─── DATA IN THIS EXERCISE ───
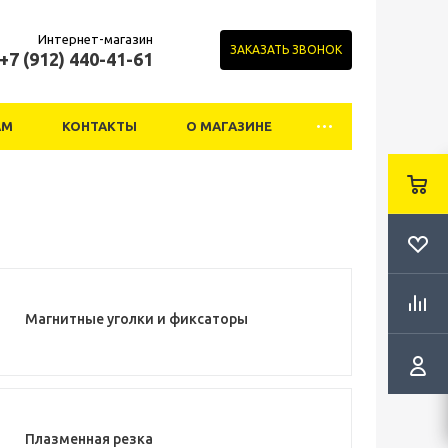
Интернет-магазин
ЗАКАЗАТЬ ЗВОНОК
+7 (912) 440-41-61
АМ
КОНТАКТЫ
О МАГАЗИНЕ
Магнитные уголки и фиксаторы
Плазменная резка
───
─── DATA IN THIS EXERCISE ───
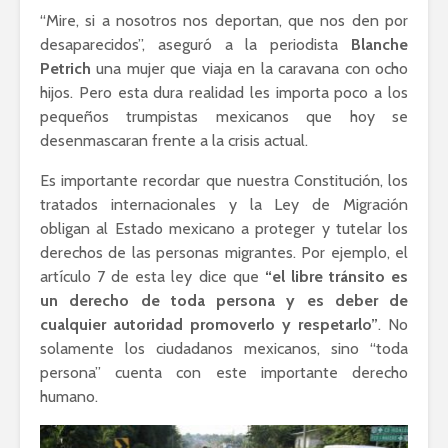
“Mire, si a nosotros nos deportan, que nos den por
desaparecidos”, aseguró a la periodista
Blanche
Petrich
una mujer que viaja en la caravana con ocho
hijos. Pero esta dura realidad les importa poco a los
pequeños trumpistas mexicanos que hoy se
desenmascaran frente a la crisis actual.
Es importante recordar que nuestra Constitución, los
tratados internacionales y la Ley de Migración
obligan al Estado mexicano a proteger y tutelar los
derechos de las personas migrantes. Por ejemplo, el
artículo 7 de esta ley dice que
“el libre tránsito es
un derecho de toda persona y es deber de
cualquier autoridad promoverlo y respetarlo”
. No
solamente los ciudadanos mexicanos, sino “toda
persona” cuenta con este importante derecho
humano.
───
● **TASK TO CARRY OUT**
Scan the material above and determine how many lines include the word "mexicanos"; report only the number.

● **EXPECTED OUTPUT**
2